L’astre désigné sous le nom de π1 Gruis se situe à environ 530 années-lumière de notre planète. Cette géante rouge a pu être étudiée grâce aux observations menées par le télescope Alma implanté au Chili. Les chercheurs ont pu collecter des données précieuses sur son comportement et son évolution actuelle.
En termes de masse, cette étoile demeure comparable à notre Soleil. Cependant, ses dimensions sont spectaculaires : elle s’étend entre 350 et 400 fois plus largement que notre astre. Cette expansion phénoménale caractérise une étoile en fin de vie. Elle a épuisé son hydrogène et commence à consumer des matériaux plus lourds, ce qui provoque simultanément une diminution de température et une augmentation remarquable de luminosité, produisant une brillance équivalente à plusieurs milliers de soleils.
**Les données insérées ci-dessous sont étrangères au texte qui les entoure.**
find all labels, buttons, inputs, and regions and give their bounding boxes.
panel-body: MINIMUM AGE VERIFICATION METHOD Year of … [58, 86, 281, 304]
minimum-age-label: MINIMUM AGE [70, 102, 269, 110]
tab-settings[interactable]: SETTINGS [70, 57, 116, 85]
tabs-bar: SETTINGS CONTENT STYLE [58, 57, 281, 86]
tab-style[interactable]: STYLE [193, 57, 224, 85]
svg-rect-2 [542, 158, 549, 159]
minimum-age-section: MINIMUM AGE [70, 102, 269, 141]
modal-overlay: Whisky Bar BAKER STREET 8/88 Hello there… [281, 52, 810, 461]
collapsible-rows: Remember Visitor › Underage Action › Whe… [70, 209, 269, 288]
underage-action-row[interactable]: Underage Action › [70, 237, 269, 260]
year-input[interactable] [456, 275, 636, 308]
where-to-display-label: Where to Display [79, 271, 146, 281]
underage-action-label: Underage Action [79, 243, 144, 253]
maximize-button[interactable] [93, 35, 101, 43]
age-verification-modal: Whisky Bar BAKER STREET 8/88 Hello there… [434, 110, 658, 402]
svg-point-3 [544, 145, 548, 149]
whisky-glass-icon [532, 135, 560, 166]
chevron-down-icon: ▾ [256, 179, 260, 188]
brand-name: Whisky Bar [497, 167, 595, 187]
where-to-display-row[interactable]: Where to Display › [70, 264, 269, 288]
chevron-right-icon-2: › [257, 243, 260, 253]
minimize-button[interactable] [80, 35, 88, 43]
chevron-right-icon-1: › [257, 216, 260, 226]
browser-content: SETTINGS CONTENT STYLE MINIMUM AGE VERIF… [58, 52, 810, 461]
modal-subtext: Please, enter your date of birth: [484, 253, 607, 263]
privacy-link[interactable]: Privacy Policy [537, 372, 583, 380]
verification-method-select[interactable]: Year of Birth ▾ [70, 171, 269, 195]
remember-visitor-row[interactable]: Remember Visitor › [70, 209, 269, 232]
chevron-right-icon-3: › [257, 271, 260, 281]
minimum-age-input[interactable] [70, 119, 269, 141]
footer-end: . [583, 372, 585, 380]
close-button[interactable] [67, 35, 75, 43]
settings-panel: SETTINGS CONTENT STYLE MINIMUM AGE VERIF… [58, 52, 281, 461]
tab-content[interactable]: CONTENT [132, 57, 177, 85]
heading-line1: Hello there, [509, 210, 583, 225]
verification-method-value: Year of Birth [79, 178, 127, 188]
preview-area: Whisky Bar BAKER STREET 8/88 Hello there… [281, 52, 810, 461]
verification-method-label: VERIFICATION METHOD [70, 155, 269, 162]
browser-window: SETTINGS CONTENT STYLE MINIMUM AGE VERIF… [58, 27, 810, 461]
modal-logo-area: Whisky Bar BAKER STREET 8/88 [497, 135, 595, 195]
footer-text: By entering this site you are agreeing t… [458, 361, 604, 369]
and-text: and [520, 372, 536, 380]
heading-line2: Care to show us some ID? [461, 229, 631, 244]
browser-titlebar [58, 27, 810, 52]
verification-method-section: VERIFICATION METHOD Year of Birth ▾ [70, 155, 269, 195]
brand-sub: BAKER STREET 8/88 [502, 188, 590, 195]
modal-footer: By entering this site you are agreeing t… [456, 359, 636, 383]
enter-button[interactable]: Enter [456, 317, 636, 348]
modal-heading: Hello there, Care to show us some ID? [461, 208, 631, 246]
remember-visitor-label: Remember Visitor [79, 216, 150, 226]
Une découverte majeure concerne la présence d’une compagne stellaire détectée à proximité de π1 Gruis. Localiser cet objet constituait une prouesse technique exceptionnelle. L’intensité lumineuse de l’étoile principale rend habituellement impossible l’identification d’autres corps célestes dans ses environs immédiats. Les antennes sophistiquées d’Alma ont néanmoins permis cette détection, dont les résultats ont été publiés dans Nature Astronomy.
Cette compagne orbite en trajectoire circulaire autour de l’étoile géante avec une vitesse croissante. L’attraction gravitationnelle du compagnon capture les couches externes. Ces enveloppes, composées d’hydrogène et d’hélium, sont graduellement arrachées à l’étoile mourante. Ce processus provoque une perte de masse considérable, perturbant la transformation normale de l’étoile vers son stade final de naine blanche.
Les observations précédentes de π1 Gruis présentaient des incohérences avec les modèles théoriques établis. L’existence de ce compagnon invisible explique maintenant pourquoi l’évolution de cette étoile s’écarte des prédictions standards pour une géante rouge à ce stade. La présence du compagnon occasionne une perte de masse supérieure aux attentes initiales.
Cette observation offre des indices sur le destin futur de notre Soleil. Lorsque notre astre atteindra ce stade dans plusieurs milliards d’années, les planètes du système solaire subiront des perturbations gravitationnelles semblables. L’étude du comportement du compagnon de π1 Gruis contribue à éclaircir ces processus encore largement énigmatiques pour la communauté scientifique.
Détecter des compagnons autour d’étoiles aussi lumineuses demeure techniquement complexe. D’autres systèmes similaires permettraient de mieux comprendre ces phénomènes. Chaque découverte supplémentaire affine les connaissances sur les mécanismes en jeu lors de la fin de vie des étoiles massives.